Feb 22 2013

《算法竞赛入门经典》 exercise 1

习题2-9 分数化小数

输入正整数a,b,c, 输出a/b的小数形式，精确到小数点后c位，a,b <= 10^6 c <=100, 例如 a=1 b=6 c=4 时输出为0.1667

这里其实用到了一个printf的用法，具体请看C API of Printf

Precision: The precision begins with a dot (.) to distinguish itself from the width specifier. The precision can be given as a decimal value or as an asterisk (). If a is used, then the next argument (which is an int type) specifies the precision.

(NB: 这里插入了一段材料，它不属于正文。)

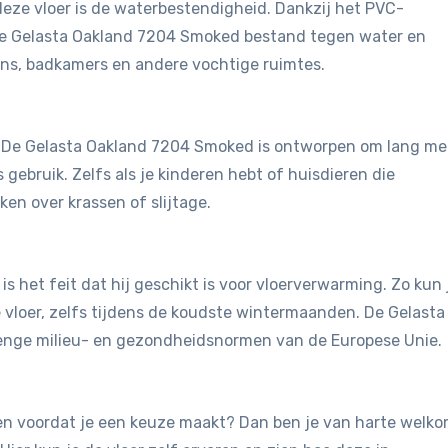
eze vloer is de waterbestendigheid. Dankzij het PVC-
de Gelasta Oakland 7204 Smoked bestand tegen water en
ens, badkamers en andere vochtige ruimtes.
st. De Gelasta Oakland 7204 Smoked is ontworpen om lang m
 gebruik. Zelfs als je kinderen hebt of huisdieren die
en over krassen of slijtage.
is het feit dat hij geschikt is voor vloerverwarming. Zo kun 
vloer, zelfs tijdens de koudste wintermaanden. De Gelasta
enge milieu- en gezondheidsnormen van de Europese Unie.
jken voordat je een keuze maakt? Dan ben je van harte welk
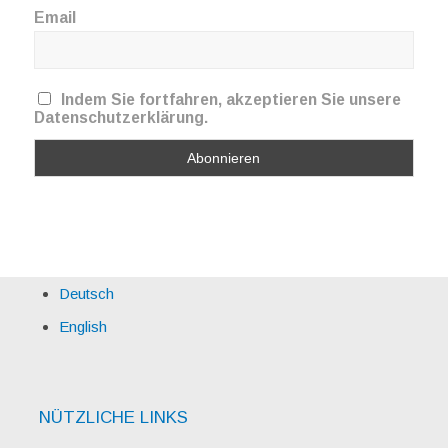
Email
Indem Sie fortfahren, akzeptieren Sie unsere
Datenschutzerklärung.
Deutsch
English
NÜTZLICHE LINKS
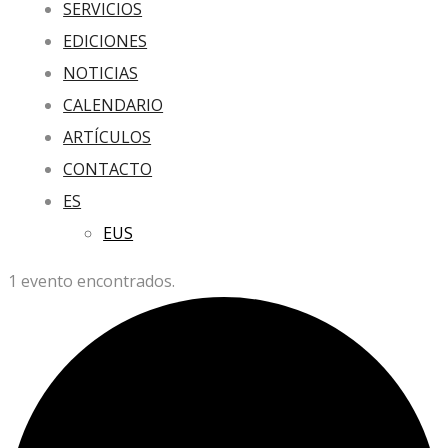
SERVICIOS
EDICIONES
NOTICIAS
CALENDARIO
ARTÍCULOS
CONTACTO
ES
EUS
1 evento encontrados.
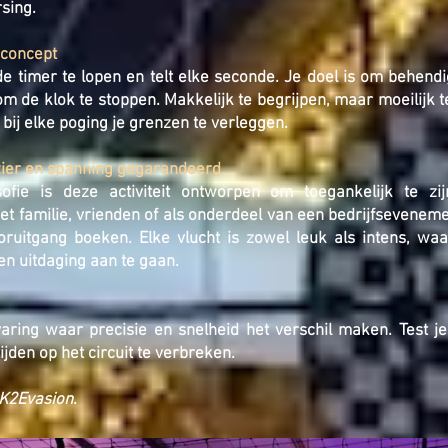
sing.
 concept
 de timer te lopen en telt elke seconde. Je doel is om behen
 de klok te stoppen. Makkelijk te begrijpen, maar moeilijk te
bij elke poging je grenzen te verleggen.
ezier en spanning gegarandeerd
osofie is deze activiteit ontworpen om toegankelijk te z
et familie, vrienden of als onderdeel van een bedrijfsevene
oruitgang boeken. Elke vlucht is zowel leuk als intens, waar
​​uitdaging aan te gaan.
aring waar precisie en snelheid het verschil maken. Test je
ijden op het circuit te verbreken.
K2Evasion
.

Note: when using the * with the width and/or precision specifier, the width argument comes first, then the precision argument, then the value to be converted. Precision does not affect the c type.

所以最后结果就是:

printf ("%.*lf\n", c, (double)a/b);

习题2-10 排列

用1,2,3,···,9 组成 3 个三位数 abc,def和ghi,每个数字恰好使用一次，要求abc:def:ghi=1:2:3。输出所有解。

从102到329循环，将所有数据输入到一个string里面，然后循环1-9，判断string里面是否都包含这些数字即可

int main(int argc, char *argv[])
{
    int a, digitChar;
    char* pos;
    char str[10];
    for (a = 102; a < 329; ++a)
    {
        sprintf(str, "%d%d%d", a, a*2,a*3);

        for(digitChar = '1'; digitChar <='9'; ++digitChar){
            pos = strchr(str, digitChar);
            if(pos == NULL) // not found such digit
                break;
        }

        if (pos != NULL) printf ("%d %d %d\n", a, a*2, a*3);
    }

    return 0;
}